Sean Bonney's poetry attacks rather than seduces — it is typically an angry voice, whose patterns and disturbances reveal the centre of this anger as creative and controlled. It is like listening to some disturbing voice in the street — then — you realise he knows! He really knows! The air becomes electric as your frame of reference shifts. Everything you have been told is a lie. There is a secret history, which really has been suppressed by power.
Bonney's poetry is indeed like a voice of the streets, or the view from a crowded London gutter. Go out into the Kingsland Road: it's that. His background is diverse and out of London (born 1969, Brighton), but it is difficult not to relate him essentially to East London (where everyone's background is diverse . . .) His poetry's viewpoint and experiences are those of the dispossessed and cast aside — not pathetically, not 'realistically', not sentimentally comic or nostalgic, but with a radiant fury fuelled by the harsh awareness of what this society's systems do to those they reject/who reject them. He is a poet like Bill Griffiths or Barry MacSweeney, giving voice to the ranter and the rebel. It is a genuinely Blakean poetry, burning in the fires of Experience.
He deserves to be the most popular poet in England Keith Tuma has declared.

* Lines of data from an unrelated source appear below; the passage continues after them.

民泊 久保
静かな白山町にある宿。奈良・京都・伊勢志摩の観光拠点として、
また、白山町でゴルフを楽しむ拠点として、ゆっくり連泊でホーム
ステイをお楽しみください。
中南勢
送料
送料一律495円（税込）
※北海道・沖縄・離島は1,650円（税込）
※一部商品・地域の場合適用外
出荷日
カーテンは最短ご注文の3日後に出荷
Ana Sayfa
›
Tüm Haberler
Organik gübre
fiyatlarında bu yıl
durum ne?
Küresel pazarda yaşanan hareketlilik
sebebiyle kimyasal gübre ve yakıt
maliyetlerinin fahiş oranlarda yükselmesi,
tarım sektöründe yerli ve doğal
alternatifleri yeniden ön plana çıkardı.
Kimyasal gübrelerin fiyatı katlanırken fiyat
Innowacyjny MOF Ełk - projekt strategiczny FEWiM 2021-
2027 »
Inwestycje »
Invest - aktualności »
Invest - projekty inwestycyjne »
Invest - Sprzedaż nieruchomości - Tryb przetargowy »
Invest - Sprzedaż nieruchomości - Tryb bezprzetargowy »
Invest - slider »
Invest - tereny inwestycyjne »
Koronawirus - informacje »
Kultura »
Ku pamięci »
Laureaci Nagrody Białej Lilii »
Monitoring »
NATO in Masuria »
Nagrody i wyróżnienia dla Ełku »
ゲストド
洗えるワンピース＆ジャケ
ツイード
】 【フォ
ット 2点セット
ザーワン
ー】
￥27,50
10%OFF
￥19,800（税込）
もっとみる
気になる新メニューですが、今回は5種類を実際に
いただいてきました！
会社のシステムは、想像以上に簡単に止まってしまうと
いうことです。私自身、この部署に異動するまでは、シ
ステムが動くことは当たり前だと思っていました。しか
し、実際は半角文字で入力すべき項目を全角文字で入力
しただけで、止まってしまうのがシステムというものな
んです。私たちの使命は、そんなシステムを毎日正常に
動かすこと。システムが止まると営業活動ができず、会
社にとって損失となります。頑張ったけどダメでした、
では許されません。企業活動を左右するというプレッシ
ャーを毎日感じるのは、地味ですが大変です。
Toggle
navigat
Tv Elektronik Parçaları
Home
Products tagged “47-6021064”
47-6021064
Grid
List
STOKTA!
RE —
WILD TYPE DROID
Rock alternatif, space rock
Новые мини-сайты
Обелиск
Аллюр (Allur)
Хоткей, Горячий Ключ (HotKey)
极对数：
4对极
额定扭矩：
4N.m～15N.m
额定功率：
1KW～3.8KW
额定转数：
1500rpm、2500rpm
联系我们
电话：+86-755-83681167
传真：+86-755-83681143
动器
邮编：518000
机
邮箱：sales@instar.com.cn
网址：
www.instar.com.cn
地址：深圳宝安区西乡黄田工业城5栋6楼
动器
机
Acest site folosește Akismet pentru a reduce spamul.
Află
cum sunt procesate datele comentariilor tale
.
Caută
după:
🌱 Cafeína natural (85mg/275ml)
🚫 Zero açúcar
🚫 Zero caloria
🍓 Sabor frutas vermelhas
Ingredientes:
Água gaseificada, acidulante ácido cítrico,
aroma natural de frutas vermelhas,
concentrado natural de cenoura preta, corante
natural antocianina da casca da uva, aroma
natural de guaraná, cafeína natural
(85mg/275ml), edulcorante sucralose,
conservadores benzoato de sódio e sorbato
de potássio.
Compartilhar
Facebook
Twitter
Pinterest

His writing boils and stutters out, whether on the page, where Bonney's layout and typography are gloriously individual and expressive, upsetting all canons of communicative good taste; or in his performance, where the mingled energies and obstructions in the voiced language force your attention onto its nature and sources. Not language as any banal system-in-itself, but language as our pained resistance to and constant negotiations with the forces acting against us. It is very relevant that Bonney passed through Writers Forum, that great crucible for innovative oral poetry run by Bob Cobbing for many years.
I know that anything's performable, and on any level.

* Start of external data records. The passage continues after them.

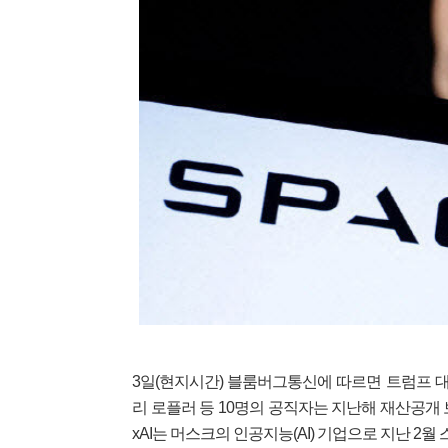
3일(현지시간) 블룸버그통신에 따르면 트럼프 대
리 로플러 등 10명의 공직자는 지난해 재산공개 
xAI는 머스크의 인공지능(AI) 기업으로 지난 2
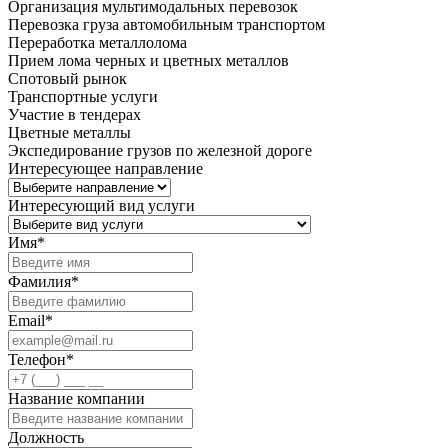
Организация мультимодальных перевозок
Перевозка груза автомобильным транспортом
Переработка металлолома
Прием лома черных и цветных металлов
Спотовый рынок
Транспортные услуги
Участие в тендерах
Цветные металлы
Экспедирование грузов по железной дороге
Интересующее направление
Интересующий вид услуги
Имя
*
Фамилия
*
Email
*
Телефон
*
Название компании
Должность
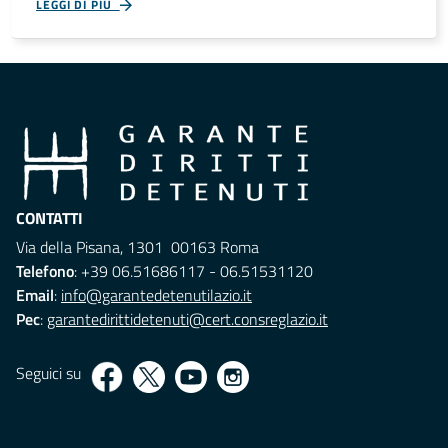
LEGGI DI PIÙ
CONTATTI
Via della Pisana, 1301 00163 Roma
Telefono
: +39 06.51686117 - 06.51531120
Email
:
info@garantedetenutilazio.it
Pec
:
garantedirittidetenuti@cert.consreglazio.it
Seguici su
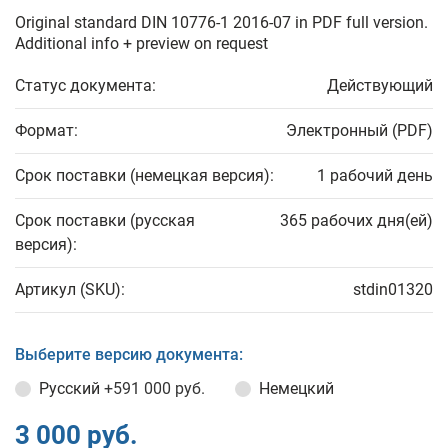
Original standard DIN 10776-1 2016-07 in PDF full version.
Additional info + preview on request
Статус документа:
Действующий
Формат:
Электронный (PDF)
Срок поставки (немецкая версия):
1 рабочий день
Срок поставки (русская
365 рабочих дня(ей)
версия):
Артикул (SKU):
stdin01320
Выберите версию документа:
Русский
+591 000 руб.
Немецкий
3 000 руб.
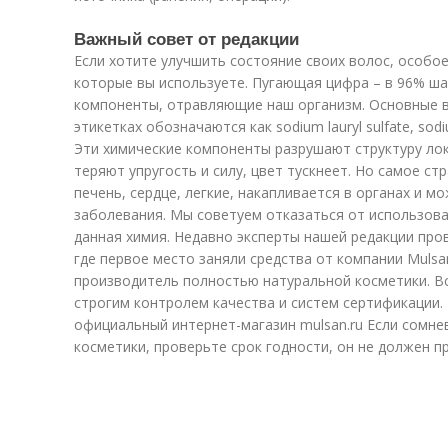
Важный совет от редакции
Если хотите улучшить состояние своих волос, особо
которые вы используете. Пугающая цифра – в 96% ш
компоненты, отравляющие наш организм. Основные ве
этикетках обозначаются как sodium lauryl sulfate, sodium
Эти химические компоненты разрушают структуру ло
теряют упругость и силу, цвет тускнеет. Но самое ст
печень, сердце, легкие, накапливается в органах и 
заболевания. Мы советуем отказаться от использова
данная химия. Недавно эксперты нашей редакции про
где первое место заняли средства от компании Mulsa
производитель полностью натуральной косметики. В
строгим контролем качества и систем сертификации
официальный интернет-магазин mulsan.ru Если сомне
косметики, проверьте срок годности, он не должен п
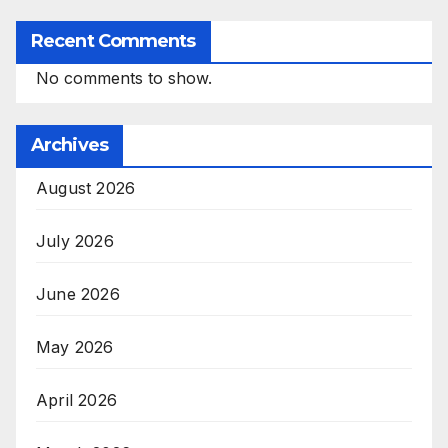
Recent Comments
No comments to show.
Archives
August 2026
July 2026
June 2026
May 2026
April 2026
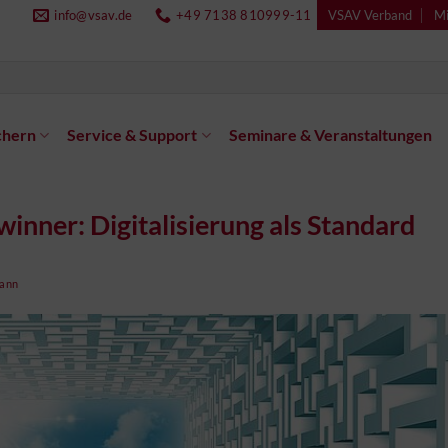
info@vsav.de
+49 7138 810999-11
VSAV Verband
Mi
chern
Service & Support
Seminare & Veranstaltungen
nner: Digitalisierung als Standard
mann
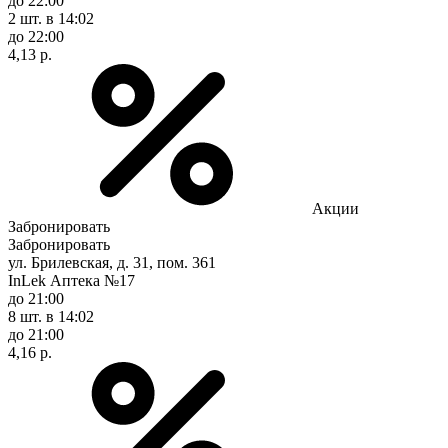
до 22:00
2 шт.
в 14:02
до 22:00
4,13 р.
Акции
Забронировать
Забронировать
ул. Брилевская, д. 31, пом. 361
InLek Аптека №17
до 21:00
8 шт.
в 14:02
до 21:00
4,16 р.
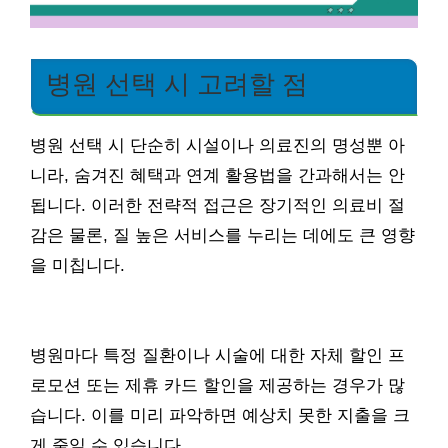
병원 선택 시 고려할 점
병원 선택 시 단순히 시설이나 의료진의 명성뿐 아
니라, 숨겨진 혜택과 연계 활용법을 간과해서는 안
됩니다. 이러한 전략적 접근은 장기적인 의료비 절
감은 물론, 질 높은 서비스를 누리는 데에도 큰 영향
을 미칩니다.
병원마다 특정 질환이나 시술에 대한 자체 할인 프
로모션 또는 제휴 카드 할인을 제공하는 경우가 많
습니다. 이를 미리 파악하면 예상치 못한 지출을 크
게 줄일 수 있습니다.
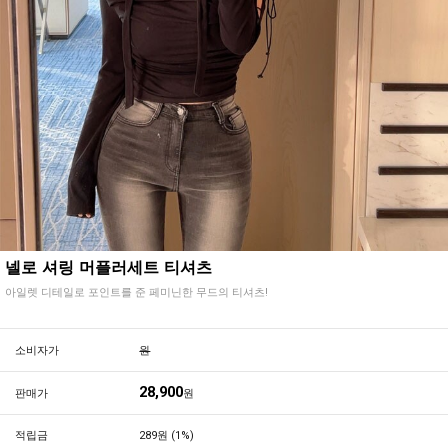
넬로 셔링 머플러세트 티셔츠
아일렛 디테일로 포인트를 준 페미닌한 무드의 티셔츠!
소비자가
원
28,900
판매가
원
적립금
289원 (1%)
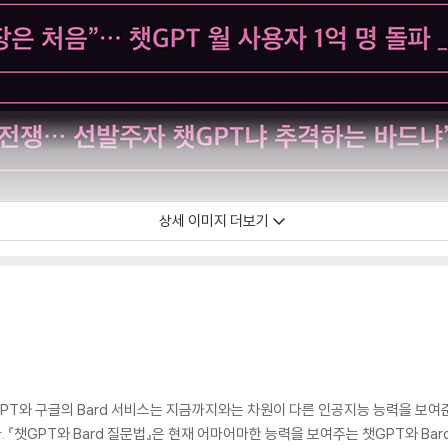
상세 이미지 더보기
T와 구글의 Bard 서비스는 지금까지와는 차원이 다른 인공지능 능력을 보여준
『챗GPT와 Bard 질문법』은 현재 어마어마한 능력을 보여주는 챗GPT와 Ba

What may appear from outside as merely personally expressive and self-indulgent mannerisms, in other words, are a precise and controlled technique to allow an impersonal voicing of the otherwise unheard, to let it break through the framework of a language set up to deny its voice. It is a programmatic assault on the norms of literary discourse — or rather of the often so narrow confines of recent English literary discourse.
When I was 16 I read the Morrison/Motion anthology to find out what was going on in British writing, and was so bored I didn't even bother looking for any for about ten years. His breathtakingly free and forceful versions of Baudelaire in English are a victorious battle in this war against official English literary culture. The power his approach gives his writing is vast.

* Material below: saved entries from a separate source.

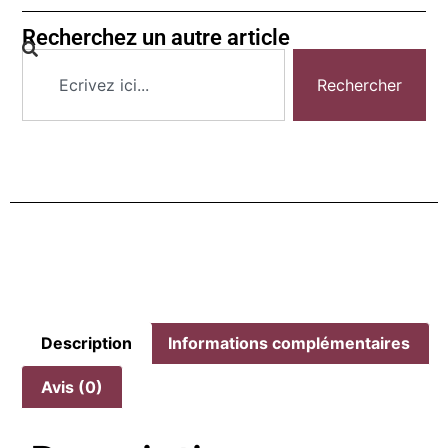
Recherchez un autre article
Rechercher
Description
Informations complémentaires
Avis (0)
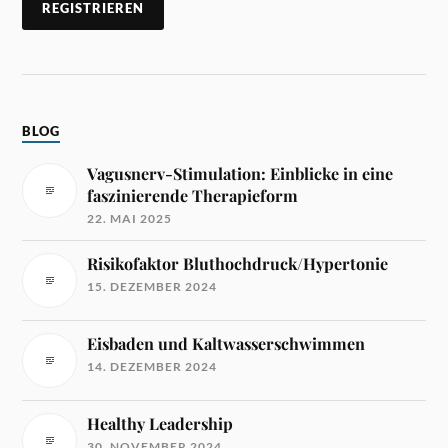
BLOG
Vagusnerv-Stimulation: Einblicke in eine
faszinierende Therapieform
22. MAI 2025
Risikofaktor Bluthochdruck/Hypertonie
15. DEZEMBER 2024
Eisbaden und Kaltwasserschwimmen
14. DEZEMBER 2024
Healthy Leadership
30. NOVEMBER 2024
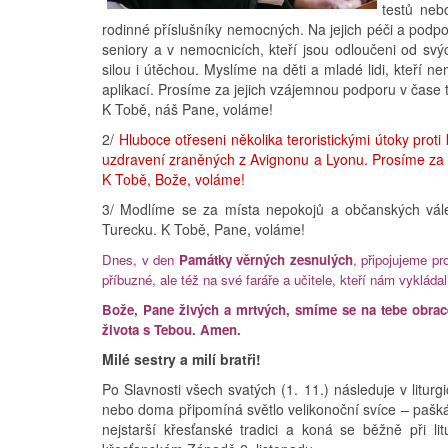
testů neb
rodinné příslušníky nemocných. Na jejich péči a podp
seniory a v nemocnicích, kteří jsou odloučeni od svých
silou i útěchou. Myslíme na děti a mladé lidi, kteří 
aplikací. Prosíme za jejich vzájemnou podporu v čase 
K Tobě, náš Pane, voláme!
2/
Hluboce otřeseni několika teroristickými útoky pro
uzdravení zraněných z Avignonu a Lyonu. Prosíme za po
K Tobě, Bože, voláme!
3/ Modlíme se za místa nepokojů a občanských vál
Turecku. K Tobě, Pane, voláme!
Dnes, v den
Památky věrných zesnulých
, připojujeme pr
příbuzné, ale též na své faráře a učitele, kteří nám vyklád
Bože, Pane živých a mrtvých, smíme se na tebe obracet 
života s Tebou. Amen.
Milé sestry a milí bratři!
Po Slavnosti všech svatých (1. 11.) následuje v litu
nebo doma připomíná světlo velikonoční svíce – paškálu
nejstarší křesťanské tradici a koná se běžně při lit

Bonney has engaged in low-tech publishing ventures with Jeff Hilson, and at present with Frances Kruk (yt communications). He and Hilson (and originally with David Miller) also run Crossing the Line, a monthly reading series, which is simply the best in London. (Usually first Wednesday in the month, at The Leather Exchange, 15 Leathermarket Street, London Bridge, SE1 3HN.)
Things to look out for and enjoy: cultural references from the suppressed and denied; energetic, powerful, indeed frightening, performance; breathtaking creativity with language in its utterance and through complex feats of parataxis; energy, energy, energy!